Boost Workplace Morale
Being a team leader in any industry requires being attuned to the thoughts and feelings of your staff. Individuals work on their own specific tasks, while everyone, in general, strives towards a common goal. You need to be sure everyone is on the same page in order to be as efficient as possible.
It is important to regularly ask team members’ questions. Feedback can be solicited during an employee performance review, in weekly check-ins, or in an informal setting will all help boost workplace morale.
The examples below will help you better understand your employees’ perspectives and goals, making it easier for you to adjust your management strategy effectively.
What are your three major priorities for next week?
Staff need to be able to prioritise. Each step in the process builds on the step that came before it.
Checking in with your staff at the end of the week to see what their goals are for the next week is a smart idea but can often result in vague answers. Asking them to choose their top three priorities gives you a chance to assess whether or not management is effectively communicating the company’s overall goals.
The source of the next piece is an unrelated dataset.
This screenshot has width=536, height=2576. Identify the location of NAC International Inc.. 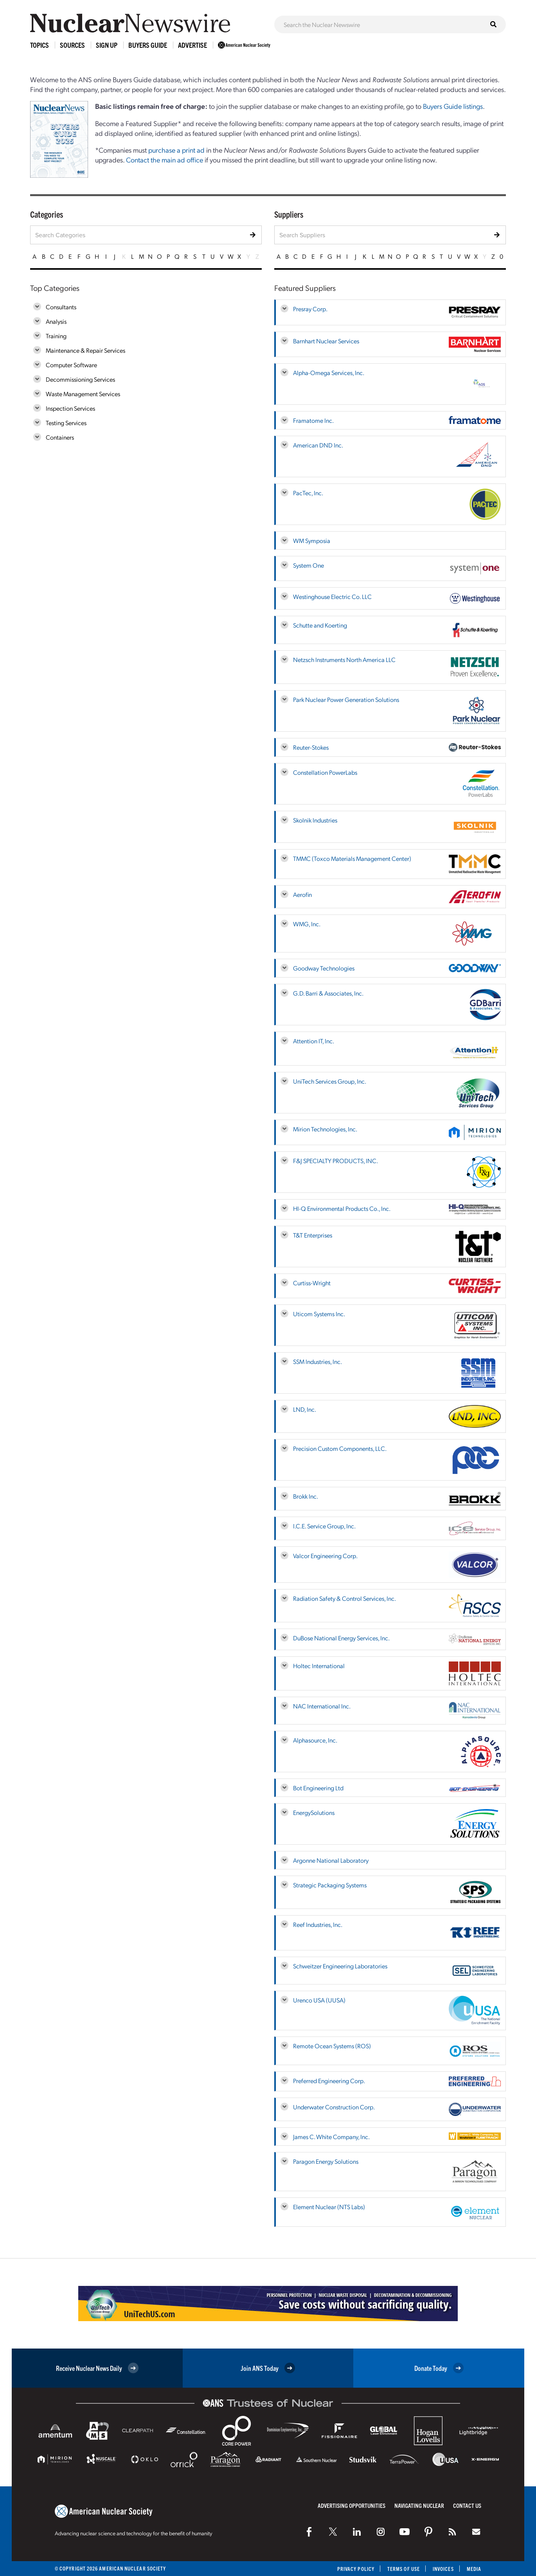
(322, 1706).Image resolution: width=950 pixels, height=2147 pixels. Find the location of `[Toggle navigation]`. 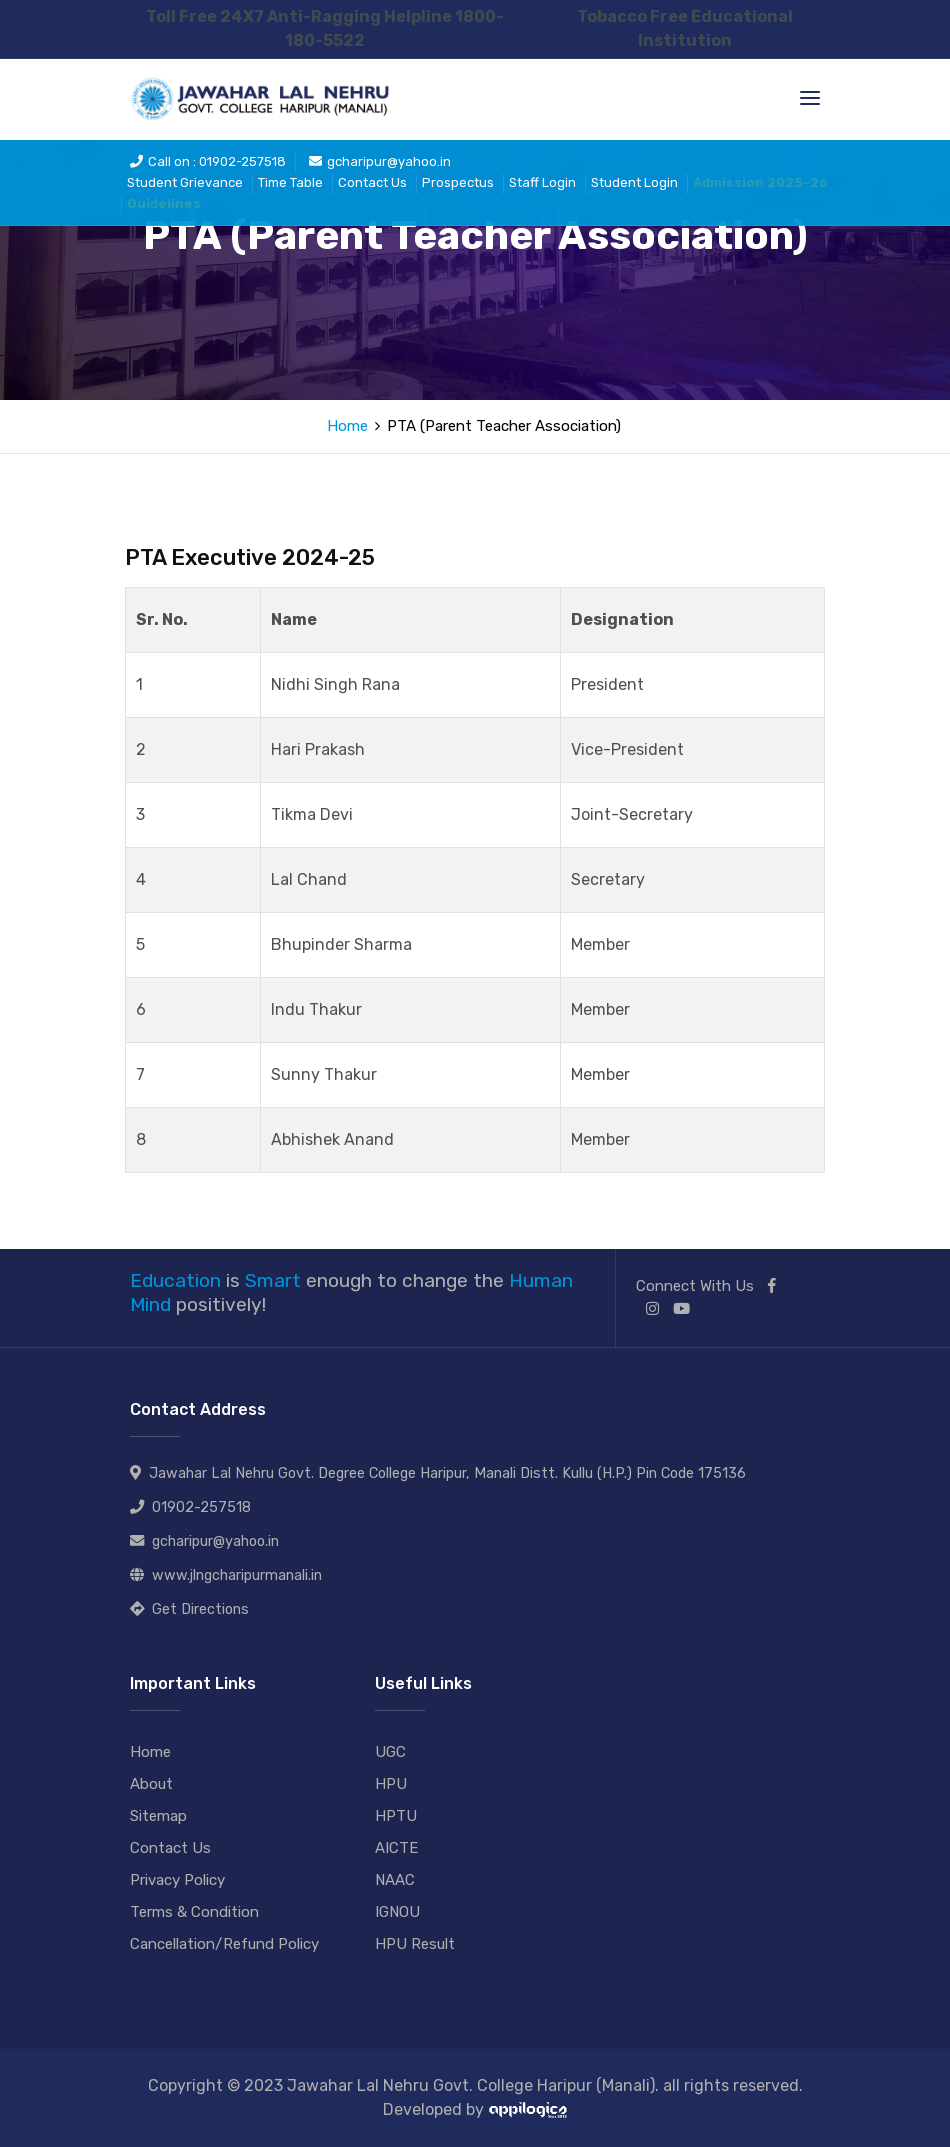

[Toggle navigation] is located at coordinates (810, 98).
What thoughts keep you awake at night?
Sleep deprivation leads to an overall decline in cognitive function. This will obviously have a negative impact a team’s performance. Thoughts that keep people awake at night are often related to their jobs.
As a leader, you should make sure no one is ruminating on unnecessary thoughts about job security, work performance, or similar worries. If you run a smaller company, you may also need to reassure employees that your start-up is doing well in general.
How is your behaviour impacting others around you?
Not everyone is self-aware enough to realise their behaviour could be making it difficult for those around them to feel comfortable. A well-meaning employee might be making other team members miserable. Give them a chance to reflect on this topic.
Research shows that many people aren’t self-aware at work. Cultivating personal awareness can reduce friction between team members. After all, developers need the ability to focus; this can be difficult if another employee is distracting others.
Do you feel appreciated in your team?
Experts agree that recognition and appreciation are essential if you want to keep employees motivated. This is especially the case for top performers. Ironically, those who are the most devoted to their jobs tend to be those who benefit the most from having their efforts praised.
Make sure your staff feel like they are truly valued and find out what you can do if they feel overlooked. Remember, although many different people contribute to, say, developing an app, every single person’s role is important. A recent study showed that 43% of UK employees feel undervalued.
What are your personal goals, and what can we do to help you achieve them?
It’s no secret that employees aren’t always naturally passionate about their daily tasks. That’s why you need to support their “side projects,” the ones they have more genuine enthusiasm for. CEOs who adhere to this principle find that team members’ enthusiasm for these projects carries over into every aspect of their work. An employee may have a passion for a side project that fundamentally enhances a product.
Having a title that indicates you’re a team leader isn’t the same thing as truly being one. Find out what qualities your employees admire in others and make it clear that they can’t simply tell you that you’re the only person they look up to. It always helps to learn new ways to boost your own leadership skills.
What can we do to make meetings more effective?
Employees often find meetings waste time, taking them away from important tasks pertaining to prototyping, product development, etc. For obvious reasons, though, they’re reluctant to say so. Make sure they have a chance to voice their opinions on this subject. Ask them what you can do to make meetings as effective as possible, and don’t be afraid to investigate new research on the subject.
You might also be holding meetings too frequently. When you’re in the middle of something important, meetings can disrupt the flow of work. Once everyone knows what they need to accomplish, it can be helpful to get out of their way.
How can we improve as a company?
There’s always room for improvement within your organisation. As a leader, you may be focused on the major changes you can make, while your employees might pick up on the smaller, but no less important details. Perhaps you can invest in more useful software, or maybe there’s a simple way to reduce daily operating costs. Let your team members weigh in on these issues. Major companies like British Airways have benefited from this: the airline saved $31 million thanks to an employee suggestion strategy.
How would you rank your energy level?
Research indicates that when employees feel happier and more energetic overall, their performance improves. Too often, team members looking to make a good impression will exhaust themselves. Your staff can spend literally all day in front of a computer screen, but this behaviour is neither sustainable nor optimal. They may appear to be more productive, but in reality, they’re sowing the seeds of burnout.
Luckily, there are many simple ways you can help employees increase their energy levels. Maybe they need more exercise: you could arrange for brief “walking meetings” throughout the week. Sometimes all they need is a little more coffee, something that’s easy to provide. Some studies indicate that a lack of resources, and not just high job demands, plays a key role in burnout.
You can get to know your employees better. By asking them questions, you’ll learn what you’re doing right, where you can improve, and how each team member feels about the overall organization.